On November 17, 1999, paramilitary forces and members of the police raided and ransacked Dr. Sattar's home in Karachi. On November 26, after addressing a news conference at the Karachi Press Club, Dr. Sattar surrendered to the authorities and was taken to a military base in Karachi. On February 7 he was produced before the National Accountability Court in Karachi but was not informed of the charges against him. The court remanded him to detention for another fourteen days. On February 23 Dr. Sattar was flown to Islamabad and taken to Attock Fort, ninety-five kilometers away and notorious as a site for the illegal detention of political opponents over the course of successive governments.
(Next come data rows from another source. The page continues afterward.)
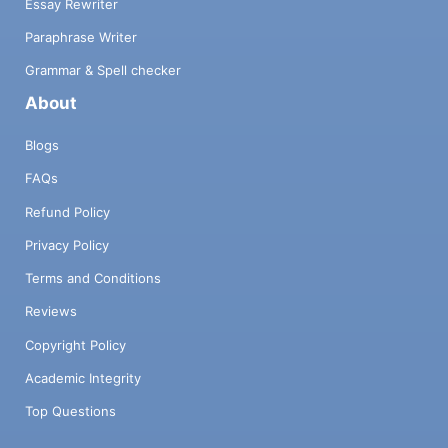
Essay Rewriter
Paraphrase Writer
Grammar & Spell checker
About
Blogs
FAQs
Refund Policy
Privacy Policy
Terms and Conditions
Reviews
Copyright Policy
Academic Integrity
Top Questions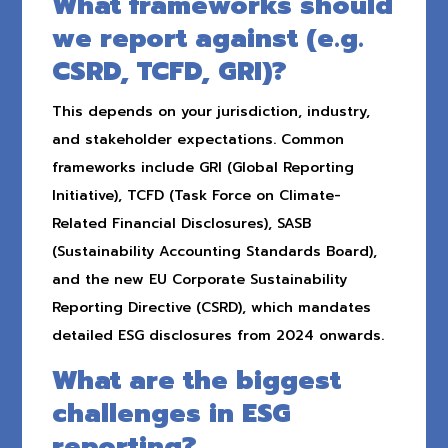
What frameworks should
we report against (e.g.
CSRD, TCFD, GRI)?
This depends on your jurisdiction, industry,
and stakeholder expectations. Common
frameworks include GRI (Global Reporting
Initiative), TCFD (Task Force on Climate-
Related Financial Disclosures), SASB
(Sustainability Accounting Standards Board),
and the new EU Corporate Sustainability
Reporting Directive (CSRD), which mandates
detailed ESG disclosures from 2024 onwards.
What are the biggest
challenges in ESG
reporting?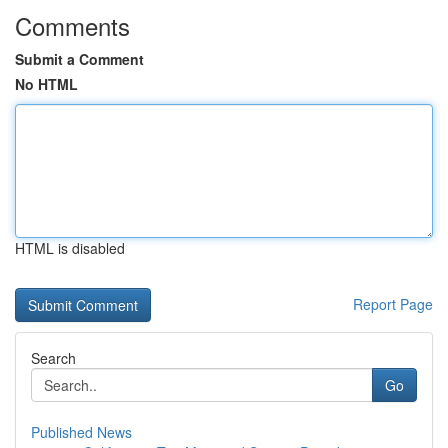
Comments
Submit a Comment
No HTML
HTML is disabled
Report Page
Search
Go
Published News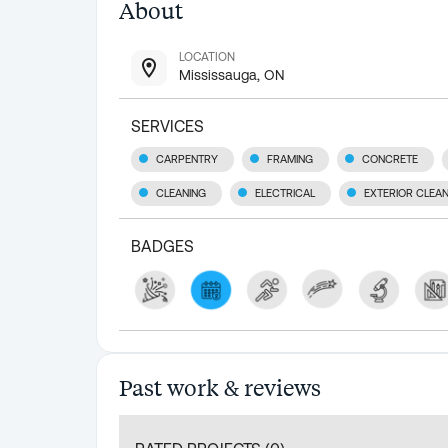
About
LOCATION
Mississauga, ON
SERVICES
CARPENTRY
FRAMING
CONCRETE
CLEANING
ELECTRICAL
EXTERIOR CLEA
BADGES
Past work & reviews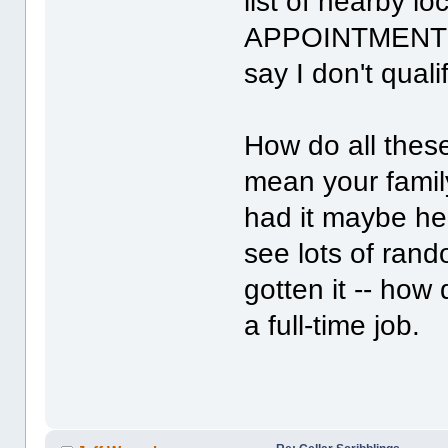
list of nearby l
APPOINTMENTS A
say I don't qualif
How do all thes
mean your family
had it maybe hel
see lots of ran
gotten it -- how
a full-time job.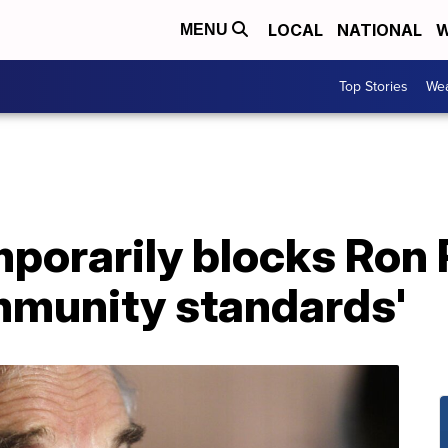
LOCAL
NATIONAL
W
MENU
Top Stories
Wea
orarily blocks Ron P
ommunity standards'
The following day, Dr. Sattar was formally charged with corruption-related offenses before the National Accountability Court in Attock Fort. Dr. Sattar's father, who visited his son for an hour that day, told Human Rights Watch, "They have kept [Sattar] in solitary confinement for months. Though they do not torture him physically, they are trying to do everything to psychologically and morally break him." Dr. Sattar is a heart patient with ulcer problems.

Human Rights Watch has called for the amendment of the National Accountability Ordinance so as to vest the powers of arrest and investigation, and of prosecution, in separate bodies. Detainees should be produced in court within twenty-four hours, and once charged, should have adequate time and facilities for the preparation of their defense. The automatic prohibition on holding elected office for twenty-one years upon conviction should be repealed since it violates the political rights of those concerned.

In the absence of such amendments Dr. Sattar and others detained under the ordinance should be tried under Pakistan's existing penal laws and in accordance with the Pakistan Code of Criminal Procedure. Dr. Sattar should also be entitled to a civilian medical examination.

Several prominent office holders in the Sharif administration also continue to be illegally detained by the military government. Human Rights Watch urged that the legal status of these officials be clarified without delay. The authorities now holding them should be required immediately to produce them in court, and should be held to account for any failure to do so, and the detainees should be formally charged or released.